# Evo Brembos on GTO?



## Mitsubishiown (May 14, 2012)

Hello guys. I just bought a 04 Pontiac GTO Automatic with 64,000 miles. And I was thinking of ways I could possibly fit my EVO 8 Brembo Calipers on the GTO. I know the rotors obviously wouldn't work due to the bolt pattern but I am trying to think of ways I can fit the brembos on maybe aftermarket rotors for these cars. Anyone have tips?


----------



## jpalamar (Jul 22, 2008)

Just convert to the 05/06 brakes. They are bigger then the 04s.


----------



## The Stamped (Aug 16, 2011)

Brembo makes a set for the GTO, but expect to pay TOP $$$$$$. But from the few that have it, it seems to be worth it, for the track that is. The LS2 brake sets are more than enough for average use, exspecialy with slotted rotators n ceramic pads. If your not goin to the track, there's really no reason to need brakes THAT huge. It simply makes no sense to spend all that cash on a mod n then not use it anywhere near its potential. But that's just my $.02!


----------



## svede1212 (Nov 1, 2005)

LS2 brakes, new rotors and C5 pads (on the front) work for all but extreme tracking.

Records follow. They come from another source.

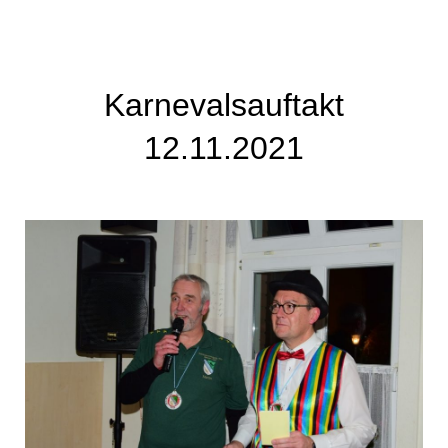
Karnevalsauftakt
12.11.2021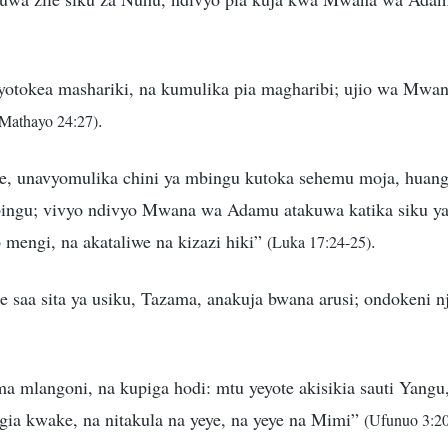
tokea mashariki, na kumulika pia magharibi; ujio wa Mw
.
Mathayo 24:27)
 unavyomulika chini ya mbingu kutoka sehemu moja, huang
bingu; vivyo ndivyo Mwana wa Adamu atakuwa katika siku ya
 mengi, na akataliwe na kizazi hiki”
.
(Luka 17:24-25)
 saa sita ya usiku, Tazama, anakuja bwana arusi; ondokeni nj
 mlangoni, na kupiga hodi: mtu yeyote akisikia sauti Yangu
gia kwake, na nitakula na yeye, na yeye na Mimi”
(Ufunuo 3:20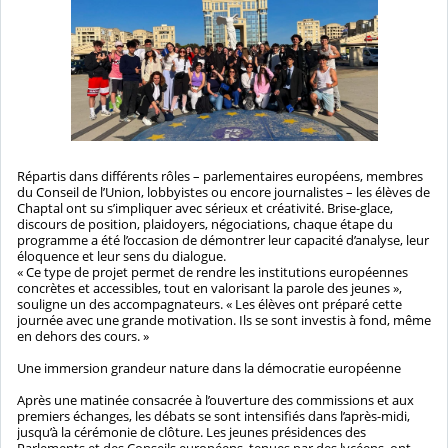
Répartis dans différents rôles – parlementaires européens, membres
du Conseil de l’Union, lobbyistes ou encore journalistes – les élèves de
Chaptal ont su s’impliquer avec sérieux et créativité. Brise-glace,
discours de position, plaidoyers, négociations, chaque étape du
programme a été l’occasion de démontrer leur capacité d’analyse, leur
éloquence et leur sens du dialogue.
« Ce type de projet permet de rendre les institutions européennes
concrètes et accessibles, tout en valorisant la parole des jeunes »,
souligne un des accompagnateurs. « Les élèves ont préparé cette
journée avec une grande motivation. Ils se sont investis à fond, même
en dehors des cours. »
Une immersion grandeur nature dans la démocratie européenne
Après une matinée consacrée à l’ouverture des commissions et aux
premiers échanges, les débats se sont intensifiés dans l’après-midi,
jusqu’à la cérémonie de clôture. Les jeunes présidences des
Parlements et des Conseils européens, tenues par des lycéens, ont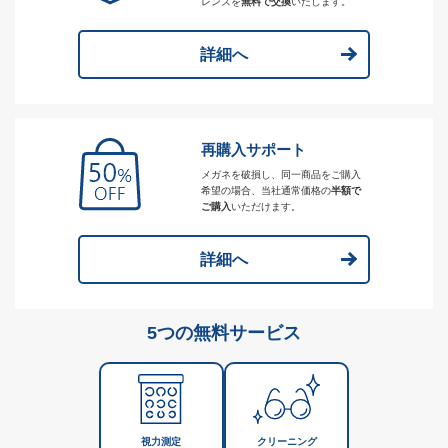
レンズを
無料で交換
いたします。
詳細へ
再購入サポート
メガネを破損し、同一商品をご購入
希望の場合、当社通常価格の
半額で
ご購入
いただけます。
詳細へ
5つの無料サービス
視力測定
クリーニング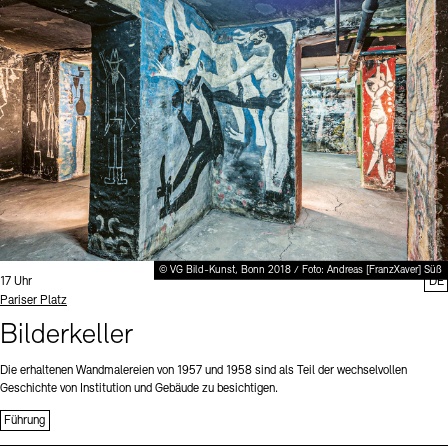
Digitale Sammlungen
Exil-Archive
Stellenangebote
Newsletter
Presse
Nachhaltigkeit
Kontakt
© VG Bild-Kunst, Bonn 2018 / Foto: Andreas [FranzXaver] Süß
Uhrzeit:
17 Uhr
DE
Standort
Pariser Platz
Bilderkeller
Die erhaltenen Wandmalereien von 1957 und 1958 sind als Teil der wechselvollen
Geschichte von Institution und Gebäude zu besichtigen.
Führung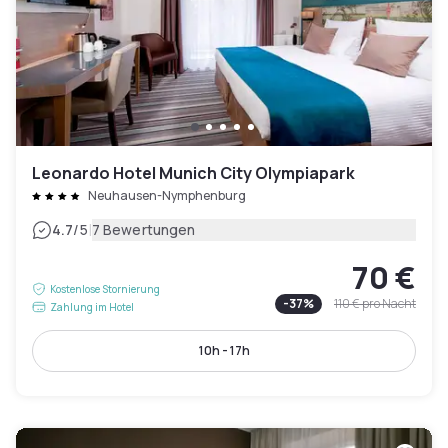
Leonardo Hotel Munich City Olympiapark
Neuhausen-Nymphenburg
|
4.7
/5
7 Bewertungen
70 €
Kostenlose Stornierung
-
37
%
110 €
pro Nacht
Zahlung im Hotel
10h - 17h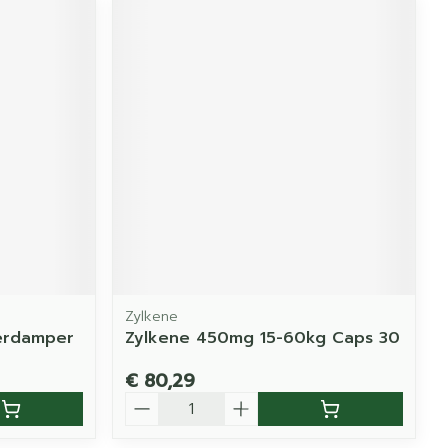
Zylkene
erdamper
Zylkene 450mg 15-60kg Caps 30
€ 80,29
Aantal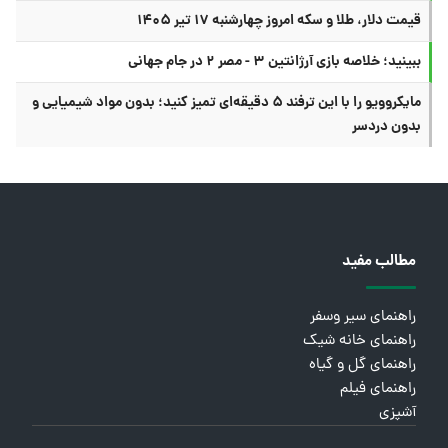
قیمت دلار، طلا و سکه امروز چهارشنبه ۱۷ تیر ۱۴۰۵
ببینید؛ خلاصه بازی آرژانتین ۳ - مصر ۲ در جام جهانی
مایکروویو را با این ترفند ۵ دقیقه‌ای تمیز کنید؛ بدون مواد شیمیایی و
بدون دردسر
مطالب مفید
راهنمای سیر وسفر
راهنمای خانه شیک
راهنمای گل و گیاه
راهنمای فیلم
آشپزی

You'll out-brake the tires.


----------



## ssclone (Aug 2, 2012)

I did new rotors and c5 pads and it stops 100x better than the gto pads and vented rotors that were on it. I also have more miles on the car than with the vented and have yet to warp them.

C5 pad upgrade ftw!

Oh I have an 04 btw


----------



## thezonster (Nov 15, 2010)

I believe that the Evo calipers and the late model Camaro SS Brembo calipers take the same brake pads, and that the calipers may be the same also.

Here is the link to the mounting brackets that I used to put the SS Brembo calipers on my '06 GTO. This also requires BMW 740I rotors.

http://www.ls1gto.com/forums/showthread.php?t=431874


----------